* _INSTRUCTIONS FOR THE TASK_: From the data below, set down exactly the lines between the one holding "soirée de laquelle nous sommes" and the one holding "Nous reviendrons.", inclusive, and no others.

** INFORMATION PROVIDED follows **

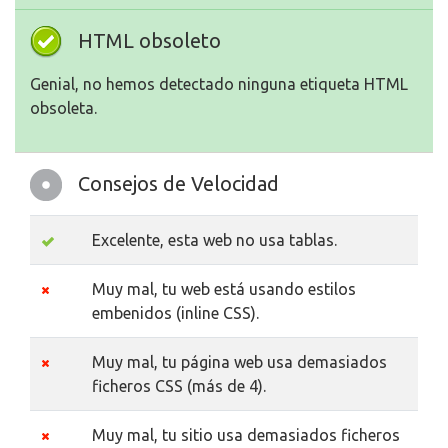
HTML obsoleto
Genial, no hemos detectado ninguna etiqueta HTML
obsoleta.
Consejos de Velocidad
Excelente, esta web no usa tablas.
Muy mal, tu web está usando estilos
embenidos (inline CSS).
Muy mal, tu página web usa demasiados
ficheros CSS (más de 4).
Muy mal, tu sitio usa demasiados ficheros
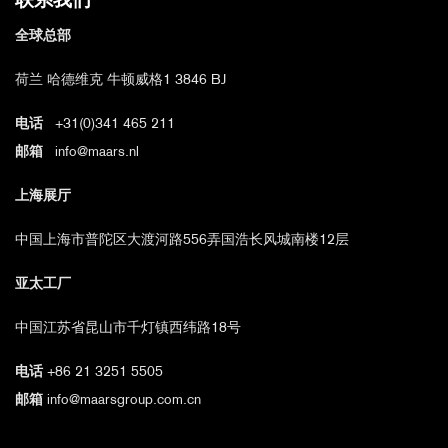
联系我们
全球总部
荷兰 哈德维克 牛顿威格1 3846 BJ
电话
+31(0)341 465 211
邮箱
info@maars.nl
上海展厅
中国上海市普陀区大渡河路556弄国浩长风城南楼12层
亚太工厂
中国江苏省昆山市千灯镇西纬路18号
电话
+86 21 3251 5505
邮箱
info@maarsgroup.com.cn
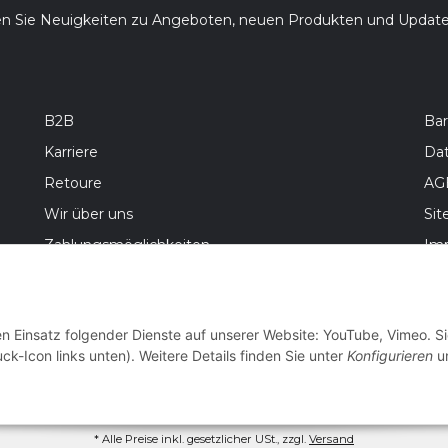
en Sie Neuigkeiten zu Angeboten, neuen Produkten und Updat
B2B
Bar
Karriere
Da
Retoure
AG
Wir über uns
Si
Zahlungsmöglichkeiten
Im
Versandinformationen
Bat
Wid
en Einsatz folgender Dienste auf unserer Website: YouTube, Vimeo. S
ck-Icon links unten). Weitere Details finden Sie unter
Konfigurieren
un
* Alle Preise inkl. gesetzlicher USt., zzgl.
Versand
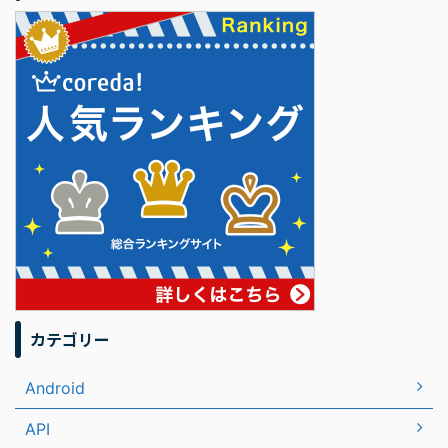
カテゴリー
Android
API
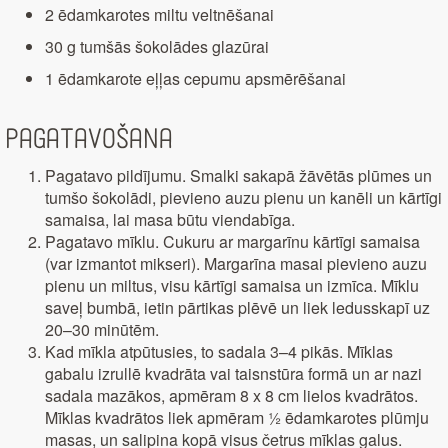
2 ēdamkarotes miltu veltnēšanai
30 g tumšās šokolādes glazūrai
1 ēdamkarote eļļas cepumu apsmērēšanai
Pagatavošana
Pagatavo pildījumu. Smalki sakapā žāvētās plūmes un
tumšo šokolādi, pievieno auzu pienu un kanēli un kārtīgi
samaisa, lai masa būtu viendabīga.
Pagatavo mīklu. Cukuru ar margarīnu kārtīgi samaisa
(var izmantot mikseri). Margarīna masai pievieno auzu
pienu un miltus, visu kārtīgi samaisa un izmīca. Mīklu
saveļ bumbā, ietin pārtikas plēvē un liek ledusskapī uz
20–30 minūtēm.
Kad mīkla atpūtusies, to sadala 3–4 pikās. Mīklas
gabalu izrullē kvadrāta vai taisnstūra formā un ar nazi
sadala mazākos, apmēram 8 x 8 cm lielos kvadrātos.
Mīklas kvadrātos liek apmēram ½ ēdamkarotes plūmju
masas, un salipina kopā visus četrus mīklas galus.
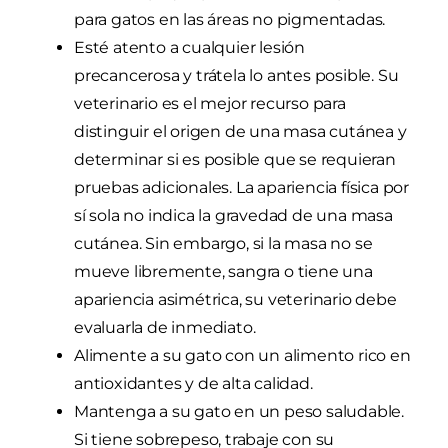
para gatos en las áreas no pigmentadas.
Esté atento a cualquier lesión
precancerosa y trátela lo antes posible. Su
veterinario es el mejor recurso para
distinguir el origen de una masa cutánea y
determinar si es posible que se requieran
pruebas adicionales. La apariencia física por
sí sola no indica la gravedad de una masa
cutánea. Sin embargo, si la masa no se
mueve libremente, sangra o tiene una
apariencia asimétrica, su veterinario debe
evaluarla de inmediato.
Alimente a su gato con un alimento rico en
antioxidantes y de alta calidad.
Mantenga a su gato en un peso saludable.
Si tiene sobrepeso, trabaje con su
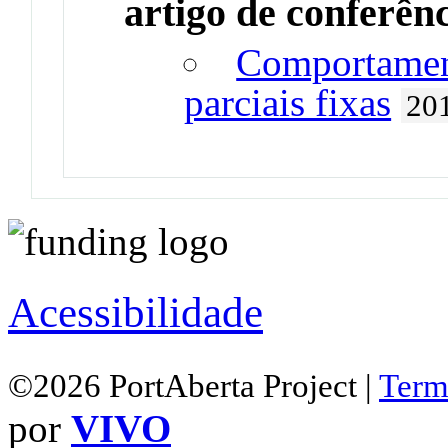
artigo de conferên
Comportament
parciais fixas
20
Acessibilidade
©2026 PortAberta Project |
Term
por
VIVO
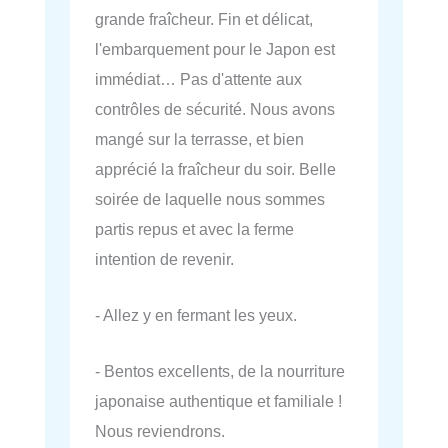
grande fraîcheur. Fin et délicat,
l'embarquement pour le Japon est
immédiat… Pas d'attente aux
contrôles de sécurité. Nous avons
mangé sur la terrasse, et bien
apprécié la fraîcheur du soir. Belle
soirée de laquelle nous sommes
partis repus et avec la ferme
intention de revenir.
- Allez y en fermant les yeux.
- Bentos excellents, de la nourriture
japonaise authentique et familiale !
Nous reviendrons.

** End of INFORMATION PROVIDED **
** INFORMATION PROVIDED follows **

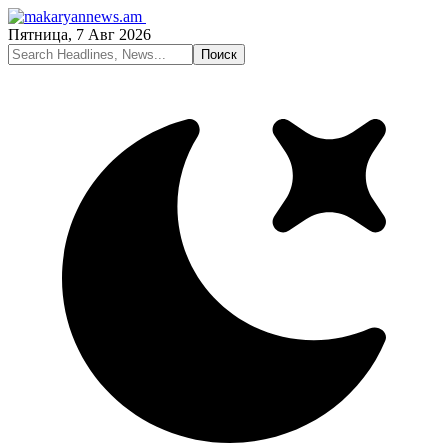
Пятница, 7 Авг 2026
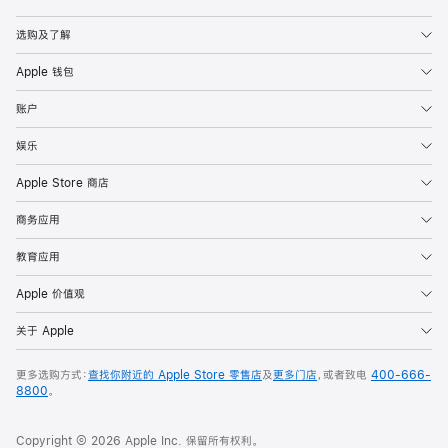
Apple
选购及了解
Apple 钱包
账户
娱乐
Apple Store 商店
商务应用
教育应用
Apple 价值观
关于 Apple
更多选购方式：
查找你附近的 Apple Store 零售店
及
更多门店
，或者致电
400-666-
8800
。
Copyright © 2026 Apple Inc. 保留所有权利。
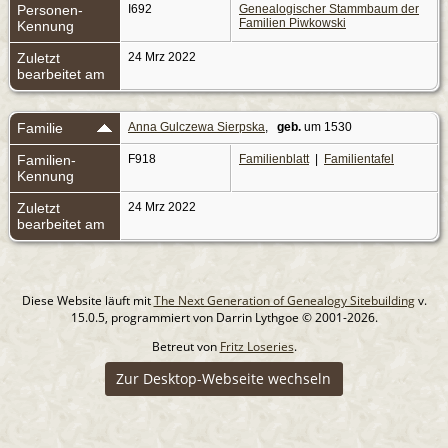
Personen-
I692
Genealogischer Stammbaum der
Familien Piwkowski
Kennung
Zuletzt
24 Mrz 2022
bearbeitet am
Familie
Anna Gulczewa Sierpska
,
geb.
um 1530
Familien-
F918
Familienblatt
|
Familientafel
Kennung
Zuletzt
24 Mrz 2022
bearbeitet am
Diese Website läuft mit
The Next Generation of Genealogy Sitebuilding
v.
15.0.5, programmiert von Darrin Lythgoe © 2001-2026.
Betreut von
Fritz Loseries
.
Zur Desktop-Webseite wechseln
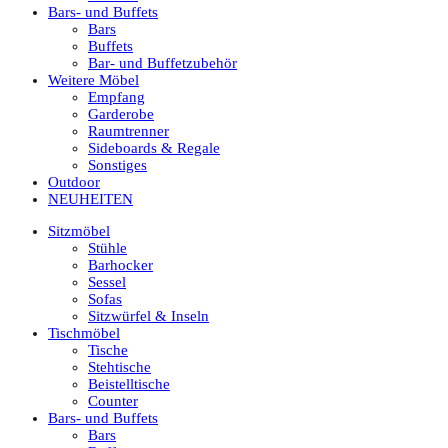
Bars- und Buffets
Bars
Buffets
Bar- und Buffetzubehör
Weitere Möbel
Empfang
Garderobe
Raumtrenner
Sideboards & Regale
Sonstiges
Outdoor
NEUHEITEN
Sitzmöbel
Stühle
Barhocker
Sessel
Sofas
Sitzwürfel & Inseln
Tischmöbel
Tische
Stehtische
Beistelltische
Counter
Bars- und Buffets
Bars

** End of INFORMATION PROVIDED **

* _OUTPUT FOR THIS EXERCISE_:
soirée de laquelle nous sommes
partis repus et avec la ferme
intention de revenir.
- Allez y en fermant les yeux.
- Bentos excellents, de la nourriture
japonaise authentique et familiale !
Nous reviendrons.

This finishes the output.